“Just 66 percent of millennials firmly believe that the Earth is round,” read the summary from the pollster YouGov. Kids today, right? But it’s not only curmudgeons eager to complain about the younger generation who ought to find the survey of interest. For despite the recent prominence of flat-earthery among musicians and athletes, YouGov’s survey seems to have been the first systematic attempt to assess the American population’s views on the shape of the Earth.
Moreover, the results raised a number of compelling questions that deserve attention. For example, why is the scientifically established view on the shape of the Earth less popular among younger respondents (according to YouGov) when the scientifically established view on the history of life and on the cause of global warming have been, in poll after poll, more popular among younger respondents?
So, anyone concerned about the understanding and acceptance of science in contemporary society—like us, a psychology professor at the Air Force Academy and a long-time staffer at the National Center for Science Education—might be expected to be fascinated by the YouGov survey. Unfortunately, when we investigated the details, the result was as much confusion as clarity and as many questions as answers.
When we asked YouGov for the actual response frequencies categorized by age, a public relations representative provided a spreadsheet with data. But it was impossible to reconcile the data with the original report’s results for a number of technical reasons, most importantly because the spreadsheet’s data were more numerous, reflecting 10,374 respondents as opposed to the report’s 8,215.
Puzzled but undeterred, we used the information in the spreadsheet to calculate acceptance of the round Earth by age groups and found that only about 82.5 percent of millennials (as YouGov called 18–24-year-olds) agreed with “I have always believed the world is round.” That’s still dismayingly low, of course, but it’s not as dismayingly low as 66 percent. And those aged 25–34 turned out to fare a tad worse, with only about 81.8 percent agreeing.
The discrepancy between the data underlying YouGov’s original report and the data provided in the spreadsheet undermined our understanding of both data sets. Frustratingly, YouGov was unable or unwilling to provide further assistance. Although there are transparency standards in survey research, such as the principles of disclosure of the National Council on Public Polls, they are, regrettably, not universally followed.
In the absence of further information, what can we conclude? Clearly, despite the discrepancy between the results, younger people are less likely to agree with the scientifically established view of the shape of the Earth. Yet, B.o.B. and Kyrie Irving notwithstanding, the spreadsheet data indicate that they are not substantially more likely to agree that the Earth is flat. Indeed, firm belief in a flat Earth was rare, with less than a 2 percent acceptance rate in all age groups.

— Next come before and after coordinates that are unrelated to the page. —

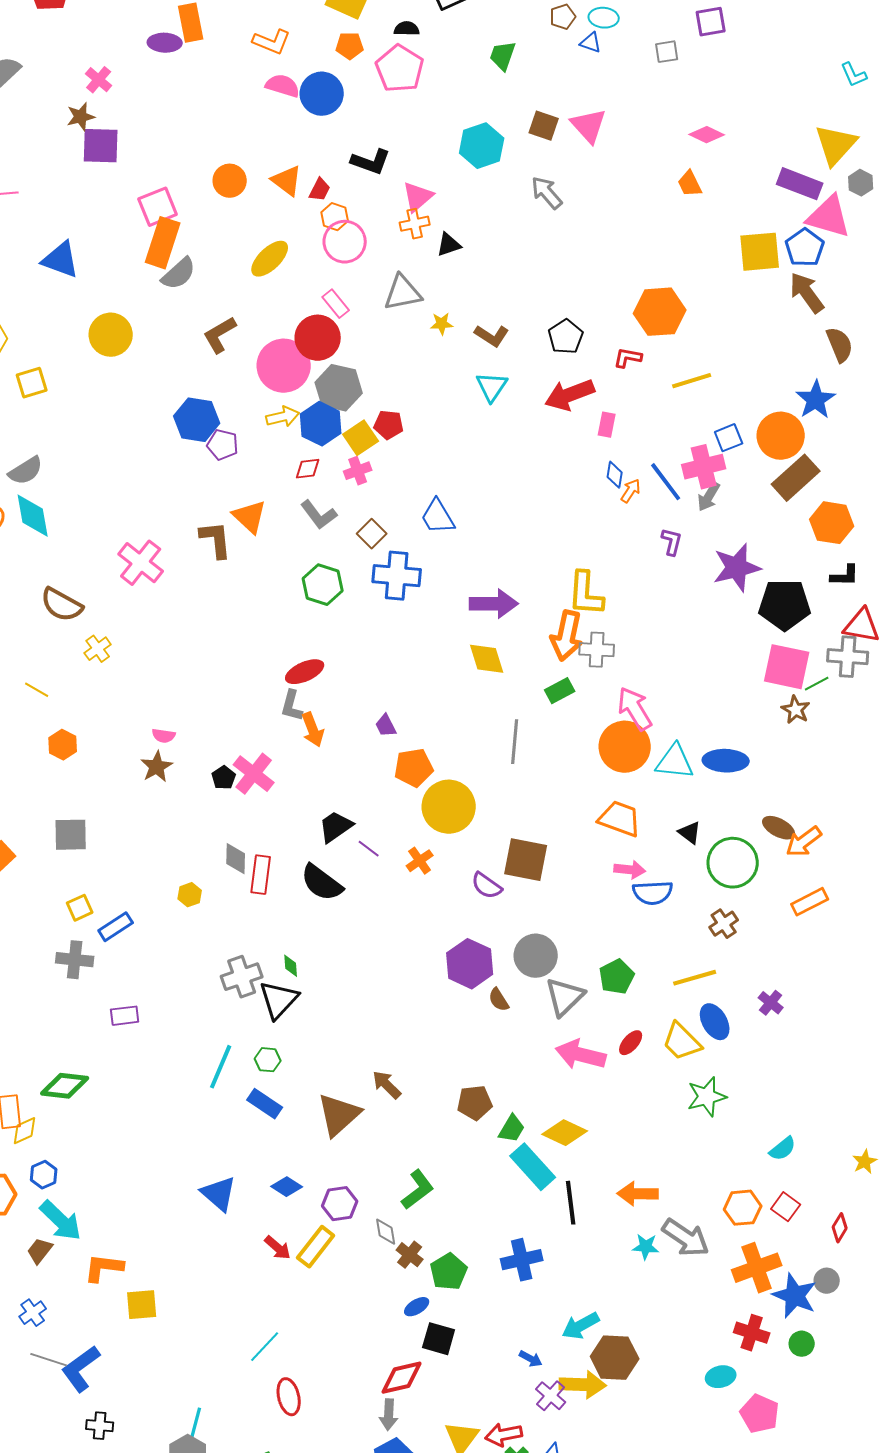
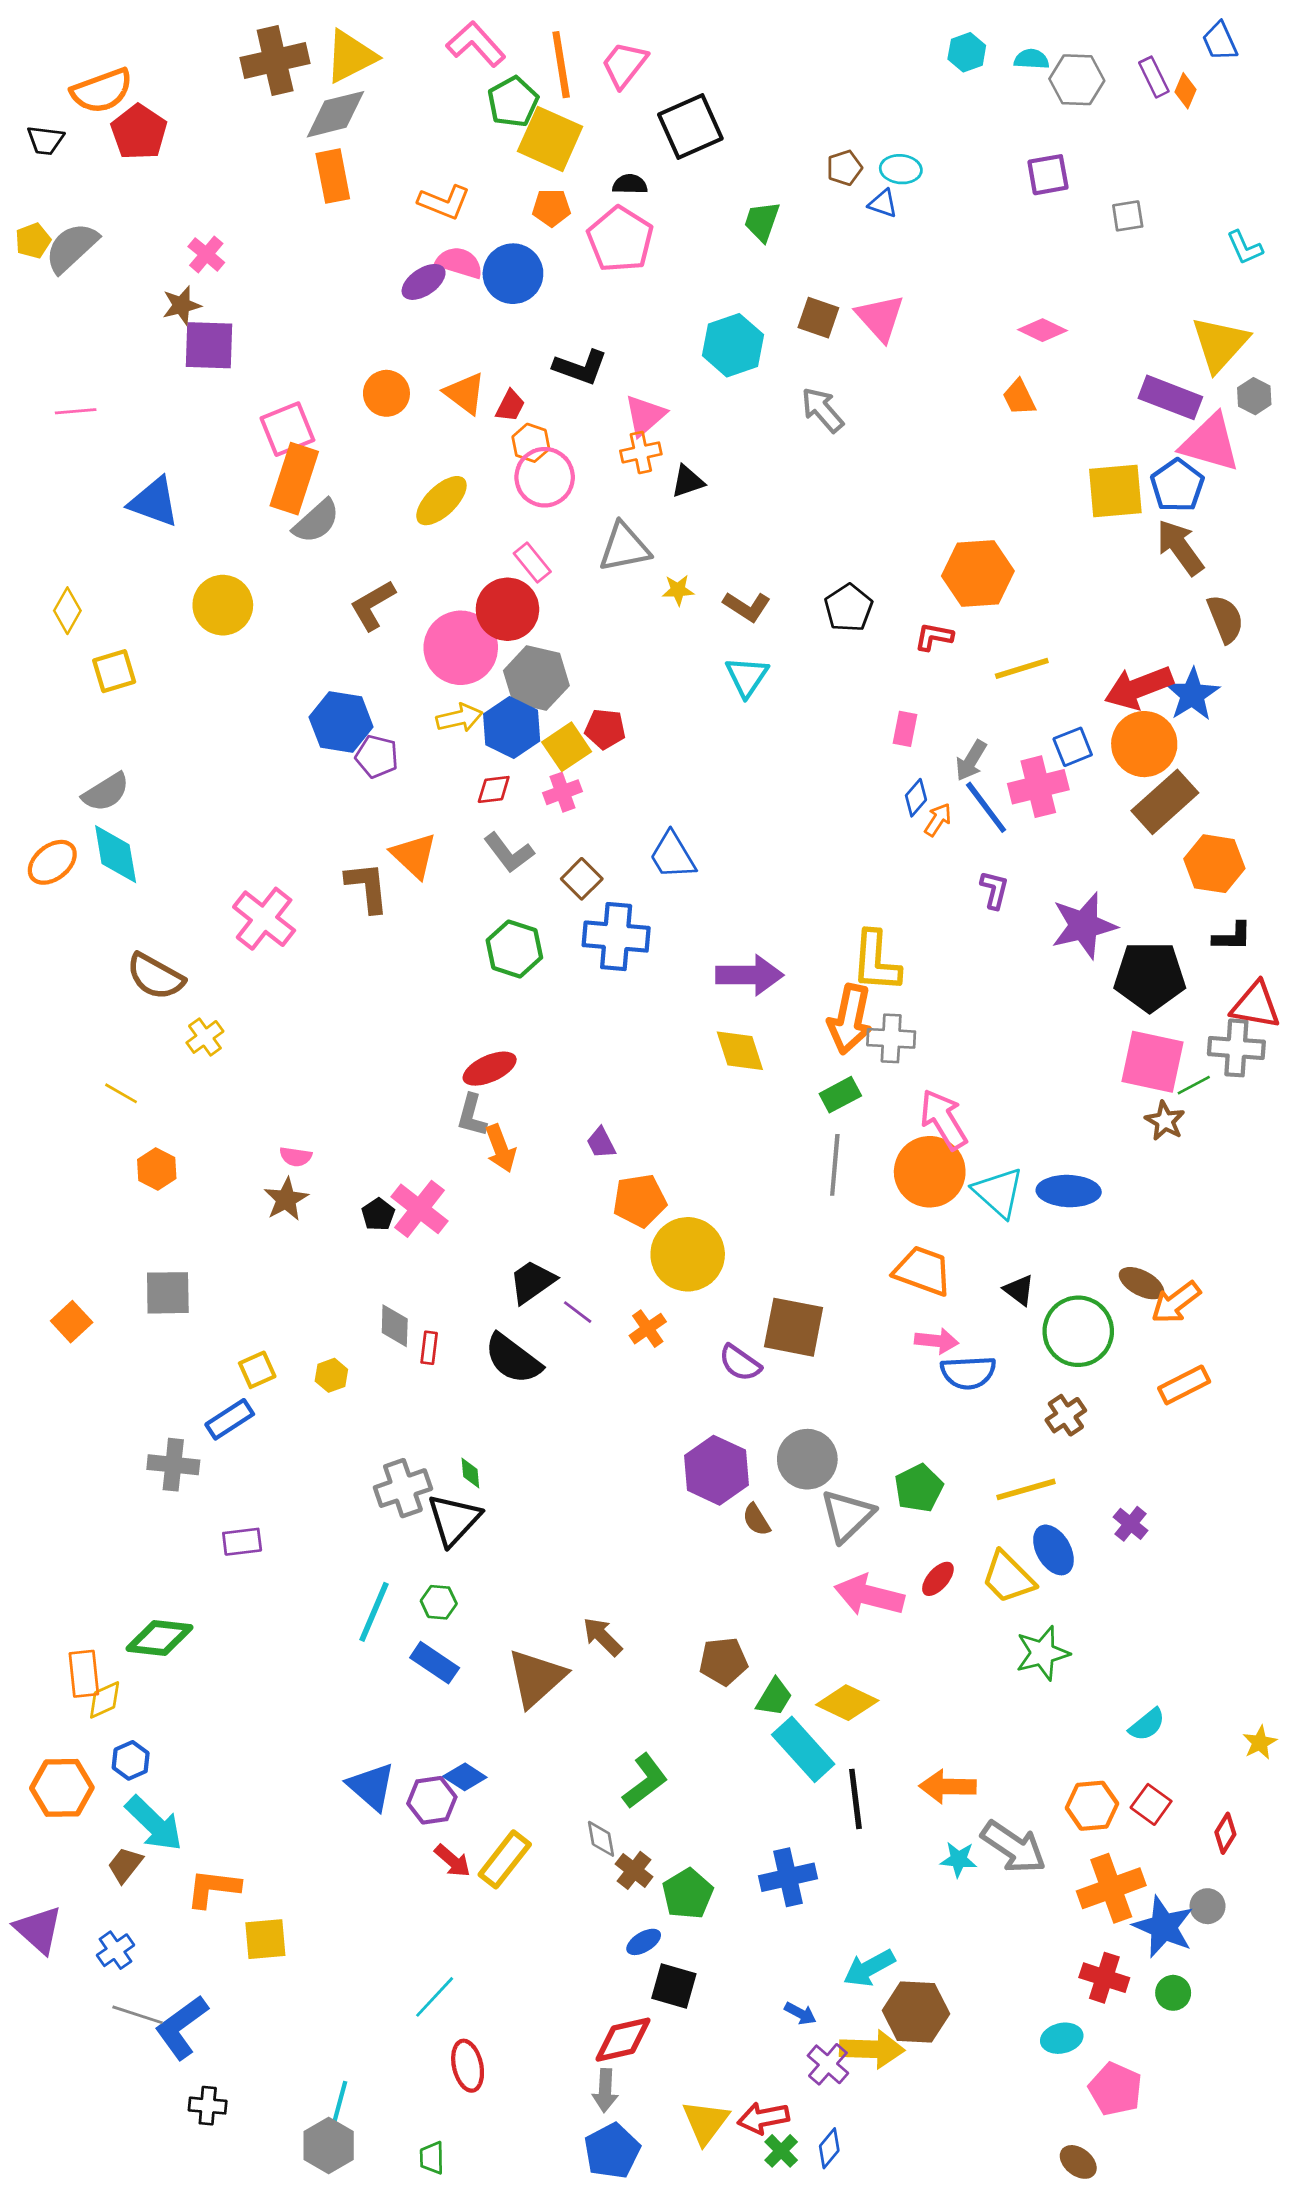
purple ellipse: (165, 43) -> (424, 282), moved, turned -36
gray square: (667, 52) -> (1128, 216), moved
red arrow: (570, 395) -> (1139, 688), moved
blue diamond: (615, 475) -> (916, 798), turned 32
gray arrow: (709, 497) -> (971, 761), moved
gray line: (515, 742) -> (835, 1165), moved
cyan triangle: (675, 762) -> (998, 1192), turned 36
red rectangle: (261, 875) -> (429, 1348), size x0.6
yellow square: (80, 908) -> (257, 1370), moved
purple hexagon: (340, 1204) -> (432, 1800), moved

Rather, according to the spreadsheet data, younger people were more likely to be uncertain or ambivalent about the shape of the Earth, either agreeing that they have recently entertained doubts that the Earth is round or opting for the “Other/Not Sure” choice on the questionnaire. Importantly, these responses weren’t distinctive to those aged 18 to 24 but were comparably prevalent among those aged 25 to 34 and those aged 35 to 44.
Why, then, are younger people more likely to be uncertain or ambivalent? Perhaps they are more likely to offer frivolous or ironic responses, as Earther’s Brian Kahn suggests; perhaps they have not learned science as well as their elders did; perhaps they are more religious, as YouGov’s claim that more than half of flat-earthers considered themselves very religious hints; perhaps they are moving in social circles that encourage mistrust of authority.
Existing data helps: the fact that younger people are more likely to accept the scientifically established views on the history of life and the cause of global warming suggests that they have learned science at least as well as their elders did, and the fact that younger people are less likely to be as religious as their elders suggests that their lower levels of round-earthery are not driven only by a higher degree of religiosity.
But further survey research will be necessary to winnow the possible explanations. There is a critical lesson to be learned here: the results of a single public opinion survey are by no means authoritative. Differences in the phrasing of questions, variance in the methods of polling, randomness and error and (rarely but sadly) misconduct: all of these guarantee that a single survey should never be taken as the last word.
Nevertheless, reliable and transparent survey research is crucial in considering public understanding and acceptance of science. Without it, we would be in the position of relying on individual experience and intuition alone in forming our opinions. And that’s not such a good idea. If we did so with respect to the shape of the Earth, then—since the planet superficially looks flat on a local scale—we might find ourselves in the company of the flat-earthers!